» What is needed
When a line in the listing below contains the word "Metzeler", return a copy of that line.

» Given data

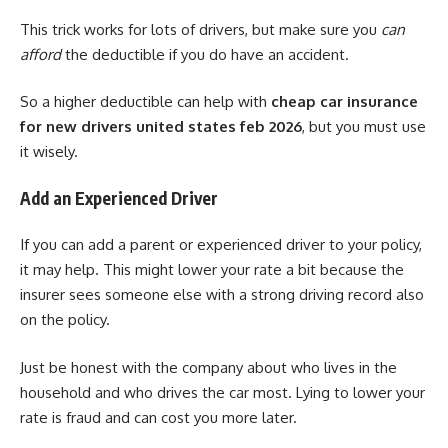
This trick works for lots of drivers, but make sure you
can
afford
the deductible if you do have an accident.
So a higher deductible can help with
cheap car insurance
for new drivers united states feb 2026
, but you must use
it wisely.
Add an Experienced Driver
If you can add a parent or experienced driver to your policy,
it may help. This might lower your rate a bit because the
insurer sees someone else with a strong driving record also
on the policy.
Just be honest with the company about who lives in the
household and who drives the car most. Lying to lower your
rate is fraud and can cost you more later.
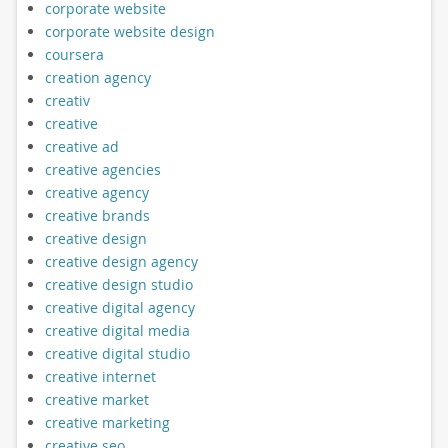
corporate website
corporate website design
coursera
creation agency
creativ
creative
creative ad
creative agencies
creative agency
creative brands
creative design
creative design agency
creative design studio
creative digital agency
creative digital media
creative digital studio
creative internet
creative market
creative marketing
creative seo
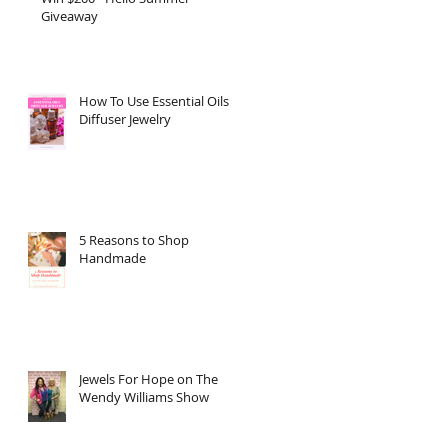
Giveaway
How To Use Essential Oils
Diffuser Jewelry
5 Reasons to Shop
Handmade
Jewels For Hope on The
Wendy Williams Show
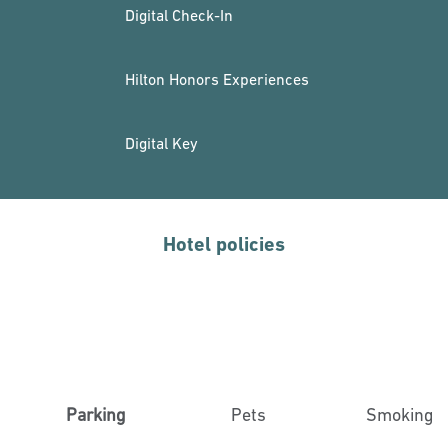
Digital Check-In
Hilton Honors Experiences
Digital Key
Hotel policies
Parking
Pets
Smoking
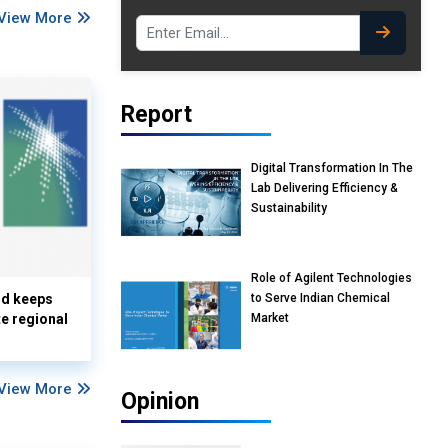
View More
Report
Digital Transformation In The
Lab Delivering Efficiency &
Sustainability
Role of Agilent Technologies
to Serve Indian Chemical
nd keeps
Market
te regional
View More
Opinion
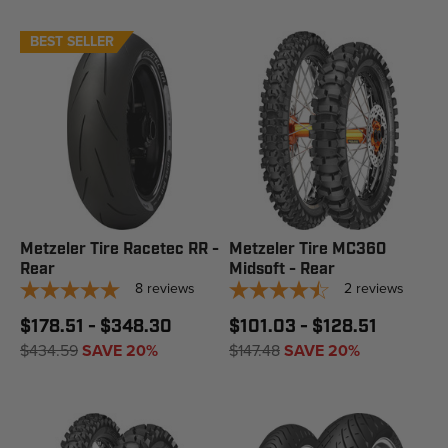
BEST SELLER
Metzeler Tire Racetec RR -
Metzeler Tire MC360
Rear
Midsoft - Rear
8
reviews
2
reviews
$178.51 - $348.30
$101.03 - $128.51
$434.59
SAVE 20%
$147.48
SAVE 20%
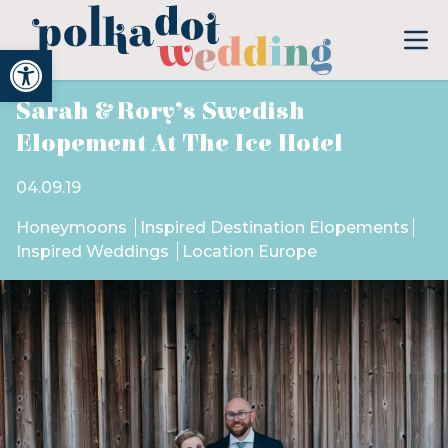
Open toolbar
Sarah & Rory’s Swedish
Elopement At The Ice Hotel
04.09.19
Honeymoons
Inspired Destination Elopements
Inspired Weddings
Location Europe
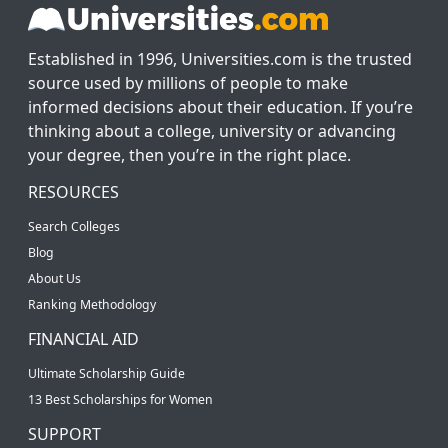
Established in 1996, Universities.com is the trusted
source used by millions of people to make
informed decisions about their education. If you’re
thinking about a college, university or advancing
your degree, then you’re in the right place.
RESOURCES
Search Colleges
Blog
About Us
Ranking Methodology
FINANCIAL AID
Ultimate Scholarship Guide
13 Best Scholarships for Women
SUPPORT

» Exercise output
Metzeler Tire Racetec RR -
Metzeler Tire MC360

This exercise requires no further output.